Title: When Two Lenses Team Up: Why 5 Diopters Might Be the Sweet Spot

If you’ve ever wondered how optical devices coax light into a perfectly parallel beam, you’re in good company. Visual optics isn’t just about shiny lenses and fancy terminology; it’s about how light behaves when it meets a couple of glass elements with a bit of space between them. Here’s a clean, practical way to understand a classic setup: two thin lenses in succession, separated by a fixed distance, and the quest for parallel output light.

Let’s set the stage with a relatable scenario

Imagine Lens 1 has a positive optical power of +4 diopters. Light after passing through this lens is converging toward a focal point because the lens is brimming with focusing power. Now space them apart by 45 centimeters (that’s 0.45 meters). The big question: what should Lens 2’s power be so that, after the light passes Lens 2, the rays come out parallel (collimated)?

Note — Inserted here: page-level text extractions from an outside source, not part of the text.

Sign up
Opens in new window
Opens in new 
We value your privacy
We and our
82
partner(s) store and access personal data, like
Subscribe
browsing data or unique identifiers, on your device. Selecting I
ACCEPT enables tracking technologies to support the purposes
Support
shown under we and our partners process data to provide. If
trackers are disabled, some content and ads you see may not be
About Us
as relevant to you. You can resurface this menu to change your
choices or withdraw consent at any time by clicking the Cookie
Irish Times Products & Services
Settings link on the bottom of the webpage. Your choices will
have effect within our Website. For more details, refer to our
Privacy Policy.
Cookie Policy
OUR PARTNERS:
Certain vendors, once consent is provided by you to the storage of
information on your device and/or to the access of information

This isn’t just about adding powers. When you put two thin lenses in a row, separated by some distance, their interaction isn’t simply P1 + P2. The distance between them plays a role, too. In optical math terms, the two-lens system has what we call an effective power, and it depends on both lens powers and their separation. The neat part is you can set that effective power to zero if your goal is parallel output.

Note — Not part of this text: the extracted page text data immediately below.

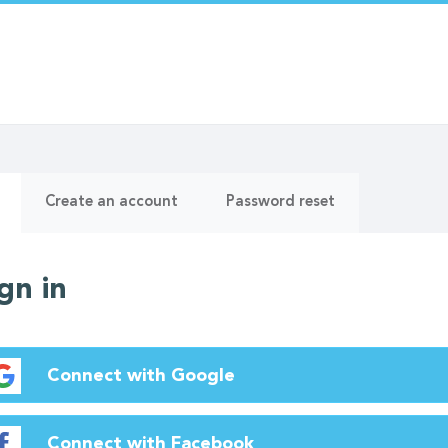
ry
(active
Create an account
Password reset
tab)
gn in
Connect with Google
Connect with Facebook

A quick refresher on the key formula

For two thin lenses separated by a distance d (in meters), the system’s effective power P_eff is:

P_eff = P1 + P2 − d × P1 × P2

• P1 is the power of Lens 1 (in diopters).

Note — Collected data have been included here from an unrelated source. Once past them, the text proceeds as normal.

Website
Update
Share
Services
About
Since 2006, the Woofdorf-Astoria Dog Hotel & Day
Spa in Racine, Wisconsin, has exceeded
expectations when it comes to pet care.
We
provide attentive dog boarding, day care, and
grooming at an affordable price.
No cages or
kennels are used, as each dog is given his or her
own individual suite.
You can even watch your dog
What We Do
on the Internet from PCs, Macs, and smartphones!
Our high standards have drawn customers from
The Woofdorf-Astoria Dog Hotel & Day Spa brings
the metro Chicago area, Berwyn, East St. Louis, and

• P2 is the power of Lens 2 (in diopters).

• d is the separation in meters.

If you want the overall output to be parallel, you want P_eff to be zero. In that case, you can solve for the missing lens power P2.

Let me walk you through the math in this exact setup

• P1 = +4 D (from Lens 1)

• d = 0.45 m

• You want the final output to be parallel, so P_eff = 0

Set up the equation:

0 = P1 + P2 − d × P1 × P2

0 = 4 + P2 − (0.45 × 4 × P2)

That’s:

0 = 4 + P2 − 1.8 P2

0 = 4 − 0.8 P2

Now solve for P2:

0.8 P2 = 4

P2 = 4 / 0.8 = 5

So the required power for Lens 2 is +5 diopters.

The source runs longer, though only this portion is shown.